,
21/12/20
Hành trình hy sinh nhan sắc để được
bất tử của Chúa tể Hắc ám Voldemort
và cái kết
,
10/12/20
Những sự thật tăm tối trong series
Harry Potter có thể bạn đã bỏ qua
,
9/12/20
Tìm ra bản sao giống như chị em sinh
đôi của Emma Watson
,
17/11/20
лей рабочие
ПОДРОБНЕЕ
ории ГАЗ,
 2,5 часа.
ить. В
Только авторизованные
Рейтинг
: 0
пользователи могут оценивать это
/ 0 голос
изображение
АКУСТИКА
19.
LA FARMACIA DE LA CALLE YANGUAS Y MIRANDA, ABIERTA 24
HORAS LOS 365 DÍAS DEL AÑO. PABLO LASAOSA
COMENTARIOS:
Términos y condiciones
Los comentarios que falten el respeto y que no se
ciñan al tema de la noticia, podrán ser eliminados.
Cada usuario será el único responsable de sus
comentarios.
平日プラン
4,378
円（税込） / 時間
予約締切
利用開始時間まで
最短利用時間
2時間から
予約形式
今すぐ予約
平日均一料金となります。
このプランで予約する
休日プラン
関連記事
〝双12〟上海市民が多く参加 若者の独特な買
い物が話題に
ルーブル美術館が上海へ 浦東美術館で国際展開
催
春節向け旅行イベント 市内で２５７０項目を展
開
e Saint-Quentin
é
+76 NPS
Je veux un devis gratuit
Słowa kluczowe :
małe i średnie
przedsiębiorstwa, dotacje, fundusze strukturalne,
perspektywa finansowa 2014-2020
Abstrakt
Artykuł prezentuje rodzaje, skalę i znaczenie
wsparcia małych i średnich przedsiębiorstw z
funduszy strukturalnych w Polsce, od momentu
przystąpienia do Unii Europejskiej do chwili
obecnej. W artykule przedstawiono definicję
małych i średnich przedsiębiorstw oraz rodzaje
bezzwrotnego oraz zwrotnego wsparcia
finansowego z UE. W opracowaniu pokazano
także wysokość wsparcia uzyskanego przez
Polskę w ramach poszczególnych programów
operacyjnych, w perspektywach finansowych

EXERCISE GOAL> Write out each line exactly, starting with the line that contains "finansowego z UE. W opracowaniu pokazano" and stopping after the last line of the data.

TASK RESULT>
finansowego z UE. W opracowaniu pokazano
także wysokość wsparcia uzyskanego przez
Polskę w ramach poszczególnych programów
operacyjnych, w perspektywach finansowych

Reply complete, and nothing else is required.